Сантименты — страница 19 из 30

Какие-то арабы, самураи верхом промчались... Леда проплыла в одежде стройотрядовской, туда же промчался лебедь... Тихо подошла отрядная вожатая Наташа и, показав мне глупости, ушла за КПП... И загорали жены командного состава без всего...

Но тут раздались тягостные стоны — как бурлаки на Волге, бечевой шли старики, влача в лазури сонной трирему! И на палубе злаченой в толпе рабынь с пантерою ручной плыла она в сверкающей короне на черных волосах! Над головой два голубя порхали. И в поклоне

все замерли. И в звонкой тишине с улыбкой на губах бесстыдно-алых Элеонора шла зеркальным залом!

Шла медленно. И шла она ко мне!

И черные ажурные чулки, и тяжкие запястья, и бюстгальтер кроваво-золотой, и каблуки высокие! Гонконговские карты, мной виденные как-то раз в купе, ожившие, ее сопровождали.

И все тянулось к ней в немой мольбе. Но шла она ко мне! И зазвучали томительные скрипки, лепестки пионов темных падали в фонтаны медлительно. И черные очки она сняла, приблизившись. И странным, нездешним светом хищные зрачки сияли, и одежды ниспадали, и ноготки накрашенные сжали

50

мне... В общем, Лена, 20 лет мне было. И проснувшись до подъема, я плакал от стыда. И мой сосед Дроздов храпел. И никакого брома не содержали, Лена, ни обед, ни завтрак и ни ужин. Вовсе нет.

ЭКЛОГА

Мой друг, мой нежный друг, зарывшись с головою, в пунцовых лепестках гудит дремучий шмель.

И дождь слепой пройдет над пышною ботвою, в террасу проскользнет сквозь шиферную щель,

и капнет на стихи, на желтые страницы Эжена де Кюсти, на огурцы в цвету.

И жесть раскалена, и кожа золотится, анисовка уже теряет кислоту.

А раскладушки холст все сохраняет влажность ушедшего дождя и спину холодит.

И пение цикад, и твой бюстгальтер пляжный, и сонных кур возня, и пенье аонид.

Сюда, мой друг, сюда! Ты знаешь край, где вишня объедена дроздом, где стрекот и покой, и киснет молоко, мой ангел, и облыжно благословляет всех зеленокудрый зной.

Зеленокудрый фавн, безмозглый, синеглазый, капустницы крыла и Хлои белизна.

В сарае темном пыль, и ржавчина, и грязный твой плюшевый медведь, и лирная струна

поет себе, поет. Мой нежный друг, мой глупый, нам некуда идти. Уж огурцы в цвету.
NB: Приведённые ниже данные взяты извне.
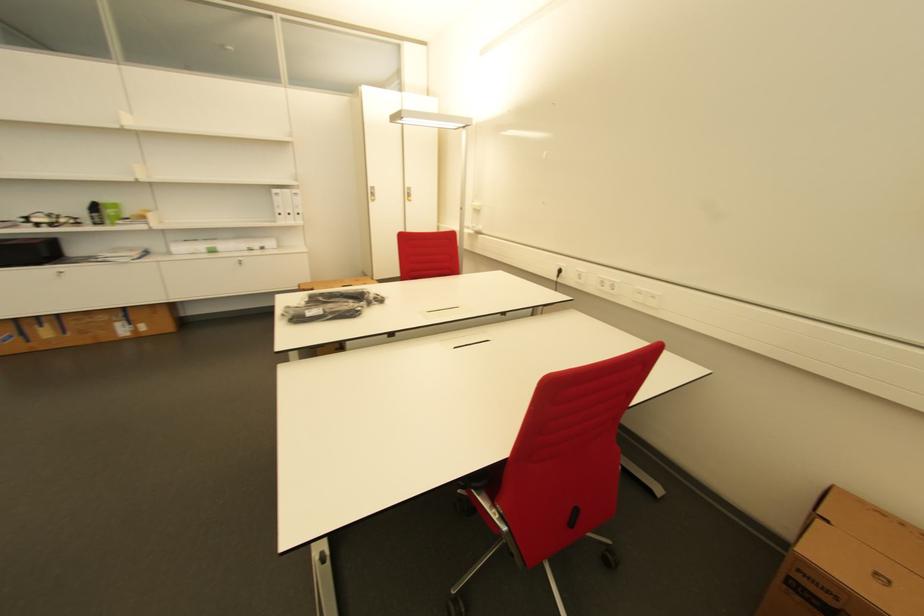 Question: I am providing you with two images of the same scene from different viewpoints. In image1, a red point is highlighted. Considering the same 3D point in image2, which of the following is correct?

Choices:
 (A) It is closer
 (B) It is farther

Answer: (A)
Гармошка на крыльце, твои сухие губы, веснушки на носу, улыбки на лету.

Но, ангел мой, замри, закрой глаза. Клубнику последнюю уже прими в ладонь свою, александрийский стих из стародавней книги, французскую печаль, летейскую струю

тягучую, как мед, прохладную, как щавель, хорошую, как ты, как огурцы в цвету.
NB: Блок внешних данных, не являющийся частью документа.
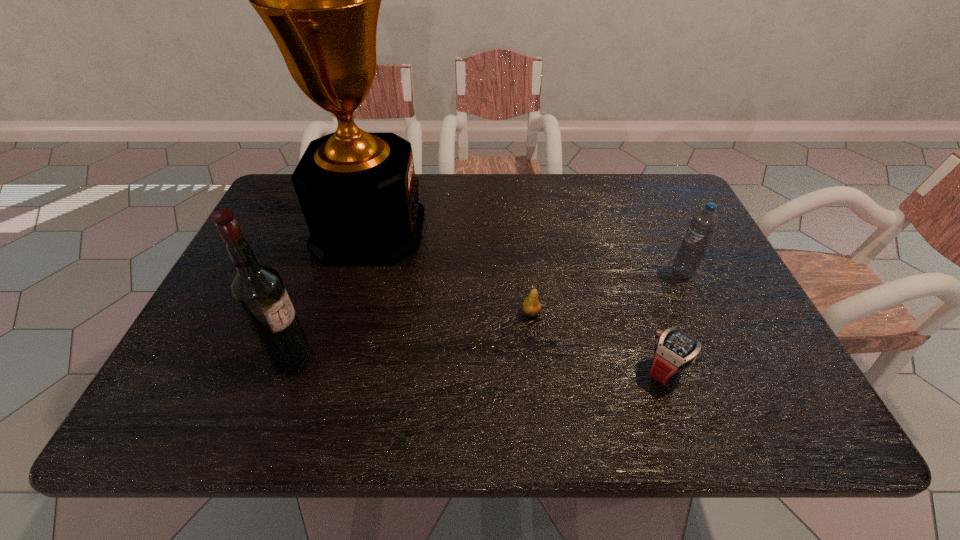 Find the location of a particular element. This screenshot has height=540, width=960. free space between the wine bottle and the trophy cup is located at coordinates (331, 295).

Point out which object is positioned as the fourth nearest to the pear. Please provide its 2D coordinates. Your answer should be formatted as a tuple, i.e. [(x, y)], where the tuple contains the x and y coordinates of a point satisfying the conditions above.

[(258, 290)]

Where is `the third closest object to the second tallest object`? the third closest object to the second tallest object is located at coordinates (675, 350).

What are the coordinates of `free location that satisfies the following two spatial constraints: 1. on the back side of the water bottle; 2. on the front of the trophy cup with the label` in the screenshot? It's located at (663, 230).

Where is `free space that satisfies the following two spatial constraints: 1. on the front of the rightmost object with the label; 2. on the right side of the tallest object`? The image size is (960, 540). free space that satisfies the following two spatial constraints: 1. on the front of the rightmost object with the label; 2. on the right side of the tallest object is located at coordinates (358, 272).

The height and width of the screenshot is (540, 960). What are the coordinates of `vacant space that satisfies the following two spatial constraints: 1. on the front and back of the watch; 2. on the left side of the fourth shortest object` in the screenshot? It's located at (290, 370).

At what (x,y) coordinates should I click in order to perform the action: click on vacant region that satisfies the following two spatial constraints: 1. on the front of the trophy cup with the label; 2. on the back side of the third shortest object. Please return your answer as a coordinate pair (x, y). Looking at the image, I should click on (358, 272).

The height and width of the screenshot is (540, 960). Find the location of `vacant region that satisfies the following two spatial constraints: 1. on the back side of the watch; 2. on the front of the trophy cup with the label`. vacant region that satisfies the following two spatial constraints: 1. on the back side of the watch; 2. on the front of the trophy cup with the label is located at coordinates (617, 230).

Locate an element on the screen. Image resolution: width=960 pixels, height=540 pixels. free space that satisfies the following two spatial constraints: 1. on the back side of the rightmost object; 2. on the front of the tallest object with the label is located at coordinates (663, 230).

The image size is (960, 540). In order to click on vacant area that satisfies the following two spatial constraints: 1. on the back side of the rightmost object; 2. on the left side of the third object from right to left in this screenshot , I will do `click(527, 272)`.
И говорок дриад, и Купидон картавый, соседа-фавна внук в полуденном саду.

Нам некуда идти. Мы знаем край, мы знаем, как лук-порей красив, как шмель нетороплив, как зной смежил глаза и цацкается с нами, как заросла вода под сенью старых ив.

И некуда идти. И незачем. Прекрасный,

мой нежных друг, сюда! Взгляни — лягушка тут

зеленая сидит под георгином красным.

И пусть себе сидит. А мы пойдем на пруд.

КОНЕЦ

Сантименты


Май — сентябрь

1989 г.

Лене Борисовой

ВМЕСТО ЭПИГРАФА ИЗ ДЖОНА ШЭЙДА

Когда, открыв глаза, ты сразу их зажмуришь от блеска зелени в распахнутом окне, от пенья этих птиц, от этого июля, — не стыдно ли тебе? не страшно ли тебе?

Когда сквозь синих туч на воды упадает косой последний луч в озерной тишине, и льется по волне, и долго остывает, — не страшно ли тебе? не стыдно ли тебе?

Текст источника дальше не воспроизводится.